It's always a party! Part of why we love our ASICs so much is that it helps us streamline a lot of the plotting/data analysis challenges. It has it's downsides, of course (e.g. no memory controller built into MegaZoom so we only have 4M), but from a performance standpoint it's been great.
The 4M of memory is located on the ASICs directly, right?
I can hardly imagine that a memory controller would eat so much ASIC space that you had to put the memory directly into the ASICs instead for that reason, so what was the reason for choosing to put the memory directly onto the ASICs? Speed? Reduced latency?
I wouldn't be surprised if the performance of external memory back when the ASICs were designed simply wasn't enough to meet the performance requirements. Modern computer designs seem to use multiple levels of cache in order to achieve decent throughput, but the nature of the demands on an oscilloscope's memory is such that I don't know that such an architecture would be suitable (indeed, I rather suspect it's not).

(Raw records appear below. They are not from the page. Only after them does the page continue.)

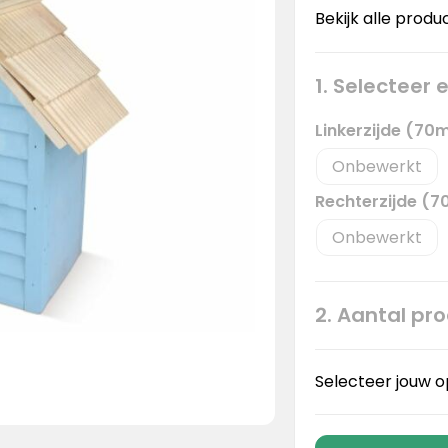
Bekijk alle produ
1. Selecteer
Linkerzijde (70
Onbewerkt
Rechterzijde (
Onbewerkt
2. Aantal pr
Selecteer jouw o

It's been quite some time since I've looked at how computers are architected at that level, so something may have changed. In any case, densities are so high these days that I'm surprised that a substantial amount of additional memory wasn't added to the ASICs for the 3000T series, at least. Are you guys using an older fab process or something (that would be entirely understandable. Going to a new fab process is apparently quite expensive)?
Latency is key to the problem of building a histogram (here rendering waveforms with intensity grading). From back of the envelope calculations you can see why this all adds up quickly, we can take your example below and add some numbers to it.
Isn't there a problem with this approach that when you hit Stop, you won't know what memory depth you will get? If the first trigger has only just occurred, then there may only be just enough samples to see what is already on the screen, so while you can zoom, you can't pan outside the screen window. Only if there have been enough triggers to completely fill the sample memory will you get the full depth. This could be very confusing to the user. It seems better to maintain the one trigger = one memory buffer rule for consistency.
That won't be a problem with the circular buffer approach. That's because with the circular buffer, once enough initial time has passed to fill the entire buffer with samples, the buffer is always full, which means you can always scroll backwards, at the very least, to see what has happened before, for roughly however much time it took to fill the buffer. The real question is how much additional sampling the scope should do if it is set up to stop on a trigger and it encounters the triggering condition. For that, it seems logical that it will depend on the amount of memory that has already been filled and the amount of time it would take to fill the remainder. If the amount of memory that has been filled is small, then there's little point in actually stopping until the remainder is filled, as long as doing so doesn't take too long (that cutoff time is something that could be defined by the user).
If you can search the memory for trigger events after stopping the acquisition, it's difficult to see what practical advantages this approach brings - beyond increasing the data sheet waveforms/sec number, for bragging rights, of course!
The main advantage is that you're guaranteed to have the maximum possible amount of history at your disposal, while also being able to run the triggering system at its maximum speed. It makes the speed of the triggering system independent of the memory depth, too. And it makes it possible to use higher sampling rates with longer timebases.
The approach is so blindingly obvious to me that I must be missing something crucial here, as I would have expected scope manufacturers to already be implementing it if it didn't have some sort of showstopper property that I'm missing. But it does sound like Keysight does something similar. Their solution does take care of the case where trigger events are rare, and could be integrated into the single circular buffer approach, by splitting the memory into two pieces in the event you don't see another trigger event after half the buffer fill time since the previous trigger event.
A hypothetical scope with:
8bit 10GS/s 2GHz bandwidth
1,000,000 samples memory
100us capture
screen with 1000px display for the waveform
"ideal" 10,000 wfms/s 1 trigger+display per 100us (10,000 wfms/s)
acquisition memory:
wr bandwidth 10GB/s
rd bandwidth 10GB/s
filter and pipe to display histogram:
rd bandwidth 0.01GB/s
wr bandwidth 0.01GB/s
2GHz trigger = 200,000 triggers+display per 100us (2,000,000,000 wfms/s)
acquisition memory:
wr bandwidth 10GB/s
rd bandwidth 2,000,000GB/s
filter and pipe to display histogram:
rd bandwidth 2000GB/s
wr bandwidth 2000GB/s
Current histogram memory for 1,000,000 wfms/s peak into approximately 500px window as in the 3000 X discussed in this thread:
rd and wr bandwidth of 0.5GB/s
Overhead for clearing etc, double for zoom window, per channel etc. This would use 16, Probably 32 or more parallel 1MB histogram rams at x00MHz each. The histogram memory needs to be very low latency as the match pipeline grows in resources with latency squared, so to get 3 orders of magnitude increase in performance you're hunting for some magical technology.